Recently I was reading an article with some advise on how to make your system is resilient. As I was reading it I stumbled across the following piece of advice.
…if you receive a message multiple times that says “increment X by 20” , you will probably end up with an inconsistent value. Maybe prefer “current-value” type messages where if you receive them multiple times, they don’t add to any inconsistencies in the data.http://blog.christianposta.com/microservices/3-easy-things-to-do-to-make-your-microservices-more-resilient/
There are times when this is valid, but as this is the new-year I’m reviewing the mistakes of the past and updating the guidance for my team to avoid the issues of the past 10 years. As part of this annual review, I noticed more and more the same old patterns of the past were creeping back in, and this sat as a perfect example of how something that is so commonly done, is so regularly commonly the wrong approach.
To dissect this, lets take an example or two, these are all the same type of operation, but good examples of what we so regularly do so poorly:
- Withdrawing money from an ATM
- Adding progress to a project
- Administering drugs to a patient
In all of these situations I witnessed the default go-to implementation from my staff and clients was have the current value loaded, modify the value, and then inform the service of the new value. In each situation I heard the following supporting answers:
- If we withdraw $20 and the request to update the bank balance has an issue and gets re-sent we don’t want to withdraw too much money from the account and only dispense $20
- If we say we’ve done 10 hours work in Project A today, and the request gets re-sent a second time, we don’t want to record 20 hours
- If we give a patient 10mg of morphine, and the request updating the remaining amount of morphine the patient is to get that day gets re-sent a second or third time, we don’t want to record an extra 20 mg used against the patients daily allowance – otherwise they won’t get all the medicine they need.
In every case this logic all sounded very solid.
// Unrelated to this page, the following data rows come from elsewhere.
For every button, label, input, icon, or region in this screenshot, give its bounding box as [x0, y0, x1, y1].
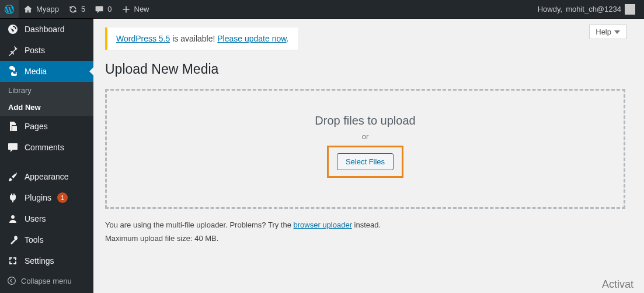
admin-sidebar: Dashboard Posts Media Library Add New Pa… — [0, 19, 93, 293]
drop-hint: Drop files to upload — [107, 114, 624, 127]
sidebar-item-tools[interactable]: Tools — [0, 229, 93, 250]
update-count: 5 — [81, 5, 85, 13]
update-icon — [68, 5, 78, 14]
sidebar-item-media[interactable]: Media — [0, 61, 93, 82]
howdy-prefix: Howdy, — [538, 5, 562, 13]
select-highlight: Select Files — [327, 146, 403, 178]
sidebar-item-label: Tools — [25, 235, 44, 244]
comment-count: 0 — [107, 5, 112, 13]
sidebar-item-comments[interactable]: Comments — [0, 137, 93, 158]
sidebar-item-plugins[interactable]: Plugins 1 — [0, 187, 93, 208]
sidebar-submenu-media: Library Add New — [0, 82, 93, 116]
sidebar-item-pages[interactable]: Pages — [0, 116, 93, 137]
caret-down-icon — [614, 30, 620, 34]
activate-watermark: Activat — [602, 278, 633, 291]
admin-toolbar: Myapp 5 0 New Howdy, mohit_ch@1234 — [0, 0, 644, 19]
uploader-post: instead. — [352, 220, 381, 229]
sidebar-item-posts[interactable]: Posts — [0, 40, 93, 61]
avatar — [625, 4, 635, 15]
home-icon — [23, 5, 33, 14]
wordpress-icon — [5, 5, 14, 14]
notice-text: is available! — [170, 34, 217, 43]
or-text: or — [107, 132, 624, 141]
pin-icon — [7, 44, 19, 56]
sidebar-item-label: Media — [25, 67, 47, 76]
page-title: Upload New Media — [105, 61, 625, 77]
uploader-pre: You are using the multi-file uploader. P… — [105, 220, 294, 229]
dashboard-icon — [7, 23, 19, 35]
sidebar-item-appearance[interactable]: Appearance — [0, 166, 93, 187]
wp-version-link[interactable]: WordPress 5.5 — [116, 34, 170, 43]
notice-tail: . — [287, 34, 289, 43]
site-link[interactable]: Myapp — [19, 0, 64, 18]
sidebar-item-label: Pages — [25, 122, 48, 131]
sidebar-item-settings[interactable]: Settings — [0, 250, 93, 271]
comments-link[interactable]: 0 — [90, 0, 116, 18]
sidebar-item-label: Settings — [25, 256, 54, 266]
toolbar-right: Howdy, mohit_ch@1234 — [533, 0, 644, 18]
pages-icon — [7, 120, 19, 132]
collapse-icon — [7, 276, 16, 285]
collapse-label: Collapse menu — [21, 277, 72, 285]
updates-link[interactable]: 5 — [64, 0, 90, 18]
sidebar-item-label: Appearance — [25, 172, 69, 181]
max-size-info: Maximum upload file size: 40 MB. — [105, 234, 625, 243]
collapse-menu[interactable]: Collapse menu — [0, 271, 93, 290]
sidebar-item-label: Posts — [25, 46, 45, 55]
account-link[interactable]: Howdy, mohit_ch@1234 — [533, 0, 635, 18]
comment-icon — [95, 5, 104, 14]
sidebar-sub-add-new[interactable]: Add New — [0, 99, 93, 116]
help-tab[interactable]: Help — [589, 25, 626, 39]
site-name: Myapp — [36, 5, 59, 13]
comments-icon — [7, 142, 19, 153]
sidebar-item-label: Users — [25, 214, 46, 223]
media-icon — [7, 66, 19, 77]
wp-logo[interactable] — [0, 0, 19, 18]
sidebar-sub-library[interactable]: Library — [0, 82, 93, 99]
upload-dropzone[interactable]: Drop files to upload or Select Files — [105, 89, 625, 209]
new-label: New — [134, 5, 149, 13]
browser-uploader-link[interactable]: browser uploader — [294, 220, 352, 229]
sidebar-item-label: Dashboard — [25, 25, 65, 34]
update-notice: WordPress 5.5 is available! Please updat… — [105, 27, 298, 50]
plus-icon — [121, 5, 131, 14]
user-name: mohit_ch@1234 — [566, 5, 621, 13]
settings-icon — [7, 255, 19, 267]
new-content[interactable]: New — [117, 0, 154, 18]
plugin-icon — [7, 192, 19, 204]
sidebar-item-users[interactable]: Users — [0, 208, 93, 229]
toolbar-left: Myapp 5 0 New — [0, 0, 154, 18]
select-files-button[interactable]: Select Files — [337, 153, 394, 170]
help-label: Help — [596, 27, 611, 36]
content-area: Help WordPress 5.5 is available! Please … — [93, 19, 637, 293]
sidebar-item-label: Plugins — [25, 193, 51, 202]
tools-icon — [7, 234, 19, 246]
svg-point-0 — [8, 277, 16, 285]
plugin-badge: 1 — [57, 192, 68, 203]
sidebar-item-label: Comments — [25, 143, 64, 152]
sidebar-item-dashboard[interactable]: Dashboard — [0, 19, 93, 40]
uploader-info: You are using the multi-file uploader. P… — [105, 220, 625, 229]
users-icon — [7, 213, 19, 225]
update-now-link[interactable]: Please update now — [217, 34, 286, 43]
brush-icon — [7, 171, 19, 182]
The problem it introduces is that in ever situation you now have to ensure the order of these requests is maintained and that no one else can do anything with the service being updated. Putting this back into a real-world example:
- Someone may be withdrawing $20 from an account at an ATM while someone else is purchasing a pie and a drink at the local store at the same time – payment networks are slow as we all know.
- Two workers may be recording their hours at 5 p.m. (the end of the day for them).
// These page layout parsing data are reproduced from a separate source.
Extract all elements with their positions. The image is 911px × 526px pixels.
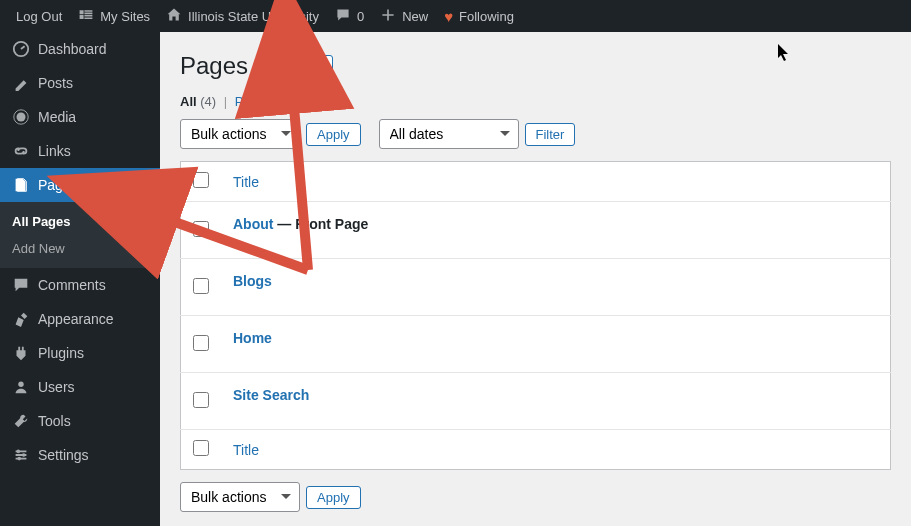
pages-table: Title About — Front Page Blogs Home Site… (180, 161, 891, 470)
column-title-footer: Title (221, 430, 891, 470)
filter-all[interactable]: All (180, 94, 197, 109)
status-filters: All (4) | Published (4) (180, 94, 891, 109)
new-link[interactable]: New (372, 0, 436, 32)
sidebar-item-users[interactable]: Users (0, 370, 160, 404)
sidebar-item-label: Links (38, 143, 71, 159)
heart-icon: ♥ (444, 8, 453, 25)
sidebar-item-media[interactable]: Media (0, 100, 160, 134)
table-row: Site Search (181, 373, 891, 430)
bulk-actions-select[interactable]: Bulk actions (180, 119, 300, 149)
sidebar-item-label: Posts (38, 75, 73, 91)
page-state: — Front Page (273, 216, 368, 232)
sidebar-item-label: Media (38, 109, 76, 125)
bulk-actions-select-wrap: Bulk actions (180, 119, 300, 149)
table-row: About — Front Page (181, 202, 891, 259)
dates-select[interactable]: All dates (379, 119, 519, 149)
content-area: Pages Add New All (4) | Published (4) Bu… (160, 32, 911, 526)
svg-point-4 (17, 450, 21, 454)
new-label: New (402, 9, 428, 24)
mysites-link[interactable]: My Sites (70, 0, 158, 32)
admin-sidebar: Dashboard Posts Media Links Pages All Pa… (0, 32, 160, 526)
logout-link[interactable]: Log Out (8, 0, 70, 32)
bulk-actions-select-bottom-wrap: Bulk actions (180, 482, 300, 512)
dates-select-wrap: All dates (379, 119, 519, 149)
comments-count: 0 (357, 9, 364, 24)
sidebar-item-dashboard[interactable]: Dashboard (0, 32, 160, 66)
sidebar-submenu-pages: All Pages Add New (0, 202, 160, 268)
sidebar-item-label: Dashboard (38, 41, 107, 57)
mysites-icon (78, 7, 94, 26)
sitename-label: Illinois State University (188, 9, 319, 24)
page-title-link[interactable]: Home (233, 330, 272, 346)
comments-icon (335, 7, 351, 26)
sitename-link[interactable]: Illinois State University (158, 0, 327, 32)
row-checkbox[interactable] (193, 335, 209, 351)
column-title: Title (221, 162, 891, 202)
sidebar-subitem-allpages[interactable]: All Pages (0, 208, 160, 235)
sidebar-item-label: Appearance (38, 311, 114, 327)
svg-point-6 (17, 457, 21, 461)
admin-bar: Log Out My Sites Illinois State Universi… (0, 0, 911, 32)
svg-point-3 (18, 382, 23, 387)
mysites-label: My Sites (100, 9, 150, 24)
sidebar-item-label: Tools (38, 413, 71, 429)
row-checkbox[interactable] (193, 221, 209, 237)
sidebar-subitem-addnew[interactable]: Add New (0, 235, 160, 262)
following-link[interactable]: ♥ Following (436, 0, 522, 32)
add-new-button[interactable]: Add New (258, 55, 333, 78)
sidebar-item-pages[interactable]: Pages (0, 168, 160, 202)
filter-published[interactable]: Published (235, 94, 292, 109)
page-title: Pages (180, 52, 248, 80)
sidebar-item-links[interactable]: Links (0, 134, 160, 168)
apply-button-bottom[interactable]: Apply (306, 486, 361, 509)
page-title-link[interactable]: Site Search (233, 387, 309, 403)
filter-published-count: (4) (296, 94, 312, 109)
sidebar-item-settings[interactable]: Settings (0, 438, 160, 472)
bulk-actions-select-bottom[interactable]: Bulk actions (180, 482, 300, 512)
svg-point-5 (22, 453, 26, 457)
sidebar-item-label: Plugins (38, 345, 84, 361)
following-label: Following (459, 9, 514, 24)
plus-icon (380, 7, 396, 26)
sidebar-item-posts[interactable]: Posts (0, 66, 160, 100)
table-row: Blogs (181, 259, 891, 316)
sidebar-item-plugins[interactable]: Plugins (0, 336, 160, 370)
page-title-link[interactable]: Blogs (233, 273, 272, 289)
home-icon (166, 7, 182, 26)
sidebar-item-label: Pages (38, 177, 78, 193)
svg-point-1 (17, 113, 26, 122)
select-all-checkbox-bottom[interactable] (193, 440, 209, 456)
logout-label: Log Out (16, 9, 62, 24)
comments-link[interactable]: 0 (327, 0, 372, 32)
sidebar-item-label: Users (38, 379, 75, 395)
table-row: Home (181, 316, 891, 373)
page-title-link[interactable]: About (233, 216, 273, 232)
select-all-checkbox[interactable] (193, 172, 209, 188)
sidebar-item-label: Settings (38, 447, 89, 463)
row-checkbox[interactable] (193, 392, 209, 408)
filter-all-count: (4) (200, 94, 216, 109)
sidebar-item-tools[interactable]: Tools (0, 404, 160, 438)
apply-button[interactable]: Apply (306, 123, 361, 146)
row-checkbox[interactable] (193, 278, 209, 294)
sidebar-item-comments[interactable]: Comments (0, 268, 160, 302)
sidebar-item-label: Comments (38, 277, 106, 293)
filter-button[interactable]: Filter (525, 123, 576, 146)
sidebar-item-appearance[interactable]: Appearance (0, 302, 160, 336)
- A nurse might be recording the morphine dose administered while the doctor is updating the daily allowance.
In all these situations we’ve not added a complexity. One MUST happen before the other AND it MUST complete BEFORE the second can take place AND the second MUST NOT load it’s current value until the entire system is free for it. This introduces a vast amount of system locking to control system order.
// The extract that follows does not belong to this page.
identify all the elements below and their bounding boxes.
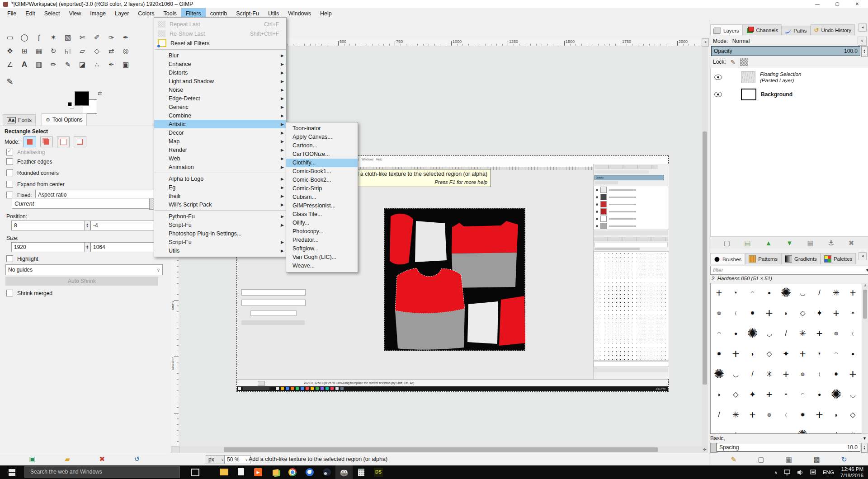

In all of these situations I reminded the team and questioned the client on what was more important… recording the something has actually happened as quickly and easily as possible without making it difficult, and THEN updating what the computer system THINKS is the state of the real world. The flaw we found happening most regularly was that our staff and clients kept trying to treat the computer system as the absolute record of fact… when in reality the world we live in is the absolute record of fact. If a warehouse management tool tells you that you have no stock of an item and yet you’ve just put it onto a truck and sent it to a customer… it means the software is wrong and you should be allowed record that it really did just get sent to the customer. Going back to our above scenarios:
- The fact the $20 note was dispensed at the ATM is more important than ensuring you have $20 in the account. The bank can put the account into over-draft and charge a fee… ironically making it more profitable for them to enable people to withdraw more money than they have… up to a point.
- Workers need to record their hours so they get paid… more importantly than the report that says how much time (and their for cost on the project) has been spent.
- Recording that medicine has already been administered is paramount. Once it’s administered if the system detects that an over-dose has happened you alert a doctor or a nurse… you don’t stop them from being able to record it.
In all of these systems what turned out to be the correct approach was that each request to increment or decrement an amount should have had a unique tracking number, so that if it was sent multiple times, it would be ignored. In some cases it makes even more sense to design your system in a way where you can say “the value I’m incrementing was at version 21 when the change was requested”. This way the service can ensure the value being updated hasn’t moved since. This second approach is quite valid for booking systems. Booking a seat at a concert usually involves loading a map of available seats, a user picking a seat and then requesting those seats be reserved for the user. In this case the second approach would work really well as the system can check if the seats requested have changed. This makes more sense than just checking if the seat is still available, as the concert might have been cancelled, which means the seats will be available at the time, just not for this concert.